Musique sans image

Les musiques de film sont parfois meilleures que les films eux-mêmes, parfois trop bavardes en paraphrasant les gestes et les situations sur l’écran. En une rencontre de chefs-d’œuvre, l’on pourrait se souvenir de la bataille des chevaliers Teutoniques, dans Alexandre Nevski (Александр Ярославич Невский) de Eisenstein, pour laquelle Serguei Prokofiev opta pour une berceuse.

John Williams, lui, est un compositeur expert ; jouer sa partition fait parfois penser à Poulenc, à Chostakovitch. Son art de l’écriture est indéniable, pour lequel fermer les yeux ou faire courir les doigts est un gain.

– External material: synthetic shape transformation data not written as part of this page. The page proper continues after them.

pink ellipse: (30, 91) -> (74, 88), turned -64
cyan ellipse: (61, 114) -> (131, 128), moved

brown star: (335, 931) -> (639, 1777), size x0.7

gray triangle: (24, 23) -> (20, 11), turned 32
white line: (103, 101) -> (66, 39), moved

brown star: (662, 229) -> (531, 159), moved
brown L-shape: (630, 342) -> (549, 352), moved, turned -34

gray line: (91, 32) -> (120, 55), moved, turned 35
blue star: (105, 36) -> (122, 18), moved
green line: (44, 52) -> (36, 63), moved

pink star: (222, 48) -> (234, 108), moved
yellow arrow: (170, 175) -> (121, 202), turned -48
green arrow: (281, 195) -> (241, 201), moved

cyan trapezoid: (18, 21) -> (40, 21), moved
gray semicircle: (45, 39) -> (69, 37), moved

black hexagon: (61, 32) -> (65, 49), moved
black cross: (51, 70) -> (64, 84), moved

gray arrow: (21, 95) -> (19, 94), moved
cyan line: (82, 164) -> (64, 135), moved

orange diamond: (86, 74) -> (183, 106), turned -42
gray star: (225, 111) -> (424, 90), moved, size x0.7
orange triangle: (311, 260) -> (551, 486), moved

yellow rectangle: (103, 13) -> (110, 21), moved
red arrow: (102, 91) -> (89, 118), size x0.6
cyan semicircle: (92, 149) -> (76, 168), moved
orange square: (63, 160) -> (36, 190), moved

– La liste de Schindler : ici au prisme de l’intensité du concert sous la baguette du compositeur, avec des commentaires de cet immense violoniste sur la sensibilité du son du dit compositeur (« I couldn’t believe how authentic he got everything to sound  » dit Itzhak Perlman, mais quoi donc : de la musique vaguement yiddish ? Du violon ?) ; là,  la version de la Bande Originale.
Star Wars (Main Theme)  | Star Wars (Princess Leia’s Theme) – (JW dirigeant).
Star Wars (Main Title ) | Star Wars (Imperial March) (Prague Film Orchestra).
Star Wars (Princess Leia’s Theme & Imperial March) (Wiener Philharmoniker).
Star Wars (Yoda’s Theme).

En prime,
Out of Africa theme de John Barry.
Spider-Man soundtrack.

En fait, la musique vit d’images, celles que l’on peut préférer cultiver par devers soi. Certes, l’on discutera de ce qu’il faudrait tenir compte de la volonté du compositeur d’accompagner un film, mais l’auditeur n’est pas prisonnier de ses intentions. L’opéra, comme art total ? C’est une autre affaire.

(Merci à MR et clin des clics aux I. : Our Side Story, Harmonies 2012, Roméo & Juliette Prokofiev).

2 réflexions sur “Musique sans image

  1. Théophile dit :

    La musique vit en effet d’image, et, dans beaucoup de cas, n’est pas compréhensible si l’on n’imagine pas le décor dans lequel elle évolue. A l’inverse, l’image ne peut retransmettre la totalité d’une scène, et en cela use de la musique. Si on filme par exemple un homme assis dans une salle. La scène seule peut vouloir dire plusieurs choses. Mais, en fonction de la musique qui l’accompagnera, on saura si on se trouve dans une atmosphère drôle, tendue, d’horreur ou de féerie.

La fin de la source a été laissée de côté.